The second thing I found interesting in Goldstein's book is Ferdinand and Isabella's reason for the expulsion. Since the monarchs gave Jews the option to convert, they clearly were not essentialists; in other words, if Jews could stay by changing their religion, they could not have been thought of as inherently bad. So why were the told to leave if they would not convert? Goldstein quotes the Alhambra Decree
We have been informed that within our kingdom there are evil Christians who have converted to Judaism and who have thereby betrayed our holy Catholic faith.

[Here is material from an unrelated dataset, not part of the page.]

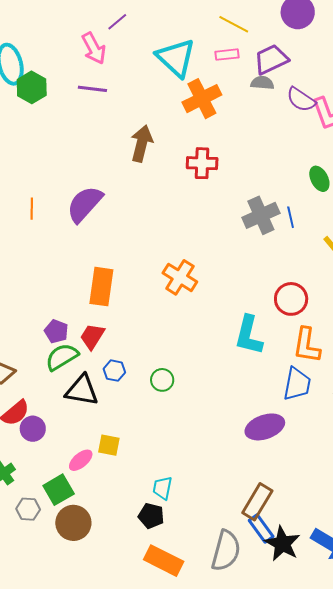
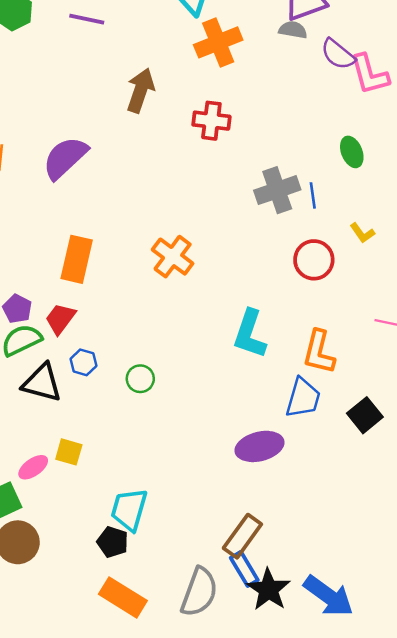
red circle: (291, 299) -> (314, 260), moved
cyan trapezoid: (162, 488) -> (129, 509), size x1.5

This most unfortunate development has been brought about as a result of the contact between Jews and Christians.... We have decided that no further opportunities should be given for additional damage to our holy faith.... Thus, we hereby order the expulsion of all Jews, both male and female, and of all ages, who live in our kingdom and in all areas in our possession, whether such Jews have been born here or not.... These Jews are to depart from our kingdom and from all areas in our possession by the end of July, together with their Jewish sons and daughters, their Jewish servants and their Jewish relatives. [Emphasis added.]

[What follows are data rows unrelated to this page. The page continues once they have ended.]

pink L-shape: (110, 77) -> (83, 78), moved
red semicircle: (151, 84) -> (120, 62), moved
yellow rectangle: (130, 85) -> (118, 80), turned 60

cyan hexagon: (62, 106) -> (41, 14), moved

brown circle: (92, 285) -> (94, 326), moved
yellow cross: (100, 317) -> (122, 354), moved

What's interesting here is that we find virtually the same justification for the genocide committed by Joshua's forces under Yahweh's mandate after the exodus from Egypt in the 13th century BCE. Here's Deuteronomy 7:
1 When HaShem ["the Name"] thy God shall bring thee into the land whither thou goest to possess it, and shall cast out many nations before thee, the Hittite, and the Girgashite, and the Amorite, and the Canaanite, and the Perizzite, and the Hivite, and the Jebusite, seven nations greater and mightier than thou; 2 and when HaShem thy God shall deliver them up before thee, and thou shalt smite them; then thou shalt utterly destroy them; thou shalt make no covenant with them, nor show mercy unto them; 3 neither shalt thou make marriages with them: thy daughter thou shalt not give unto his son, nor his daughter shalt thou take unto thy son. 4 For he will turn away thy son from following Me, that they may serve other gods; so will the anger of HaShem be kindled against you, and He will destroy thee quickly. 5 But thus shall ye deal with them: ye shall break down their altars, and dash in pieces their pillars, and hew down their Asherim [a sacred tree or pole located at Canaanite religious locations], and burn their graven images with fire. 6 For thou art a holy people unto HaShem thy God: HaShem thy God hath chosen thee to be His own treasure, out of all peoples that are upon the face of the earth. [Emphasis added.]

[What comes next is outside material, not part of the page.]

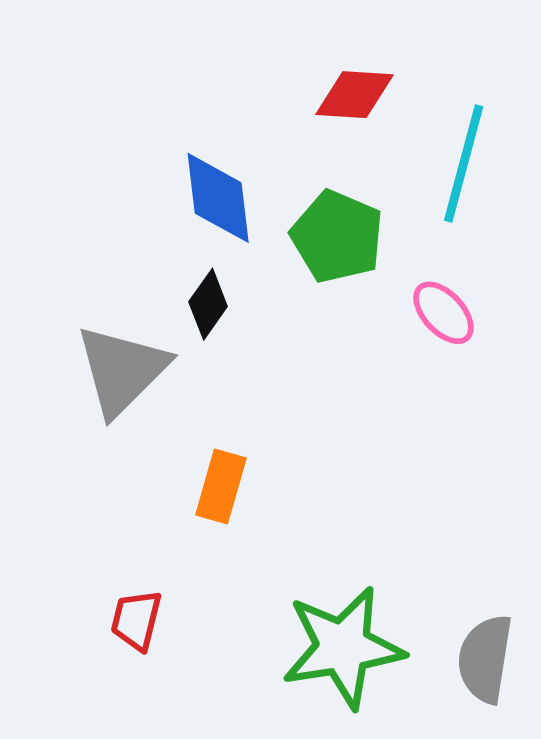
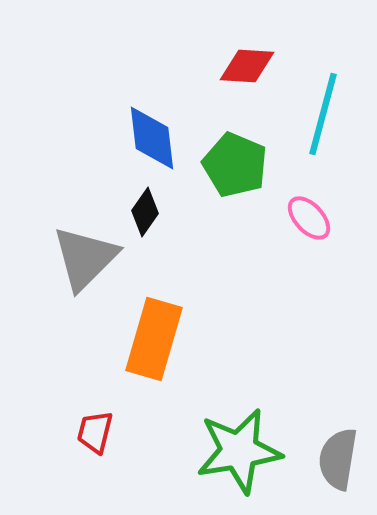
orange rectangle: (221, 487) -> (154, 339), size x1.6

In both cases, then, the authorities worried that religious purity would be contaminated by by the Other's other religion. There was one big difference, however: the Canaanites were not given the conversion option, which would of course have included male circumcision. Another thing: a few of the tribes, according to the story, violated God's mandate and let some Canaanite tribes live among them. I must note, however, that by some accounts, a thousand years later, in the second century BCE, when the Maccabees ruled Judea, their conquest of the urban centers of Idumaea, or Edom (now southwest Jordan), included an ultimatum to the residents convert (and be circumcised) or leave. (See Shaye J. D. Cohen, The Beginnings of Jewishness: Boundaries Varieties, Uncertainties.)  

As they say, what goes around comes around. But, of course, the royal expulsion was a gross injustice: the Jews of 1492 Spain had committed no injustice against anyone in Palestine 28 centuries earlier.

Biblical fables notwithstanding, the Israelites were Canaanites, not sojourners, and archaeologists and historians have found no evidence for either the exodus from Egypt of an Israelite nation or Joshua's genocidal conquest of Canaan. In fact, for a long time the line between the Israelites' religion and the Canaanites' religion was faint and porous, which sometimes prompted oppression of polytheistic Hebrews by political/religious authorities striving to centralize their power in Jerusalem. Widespread monotheism did not get to the region for many hundreds of years.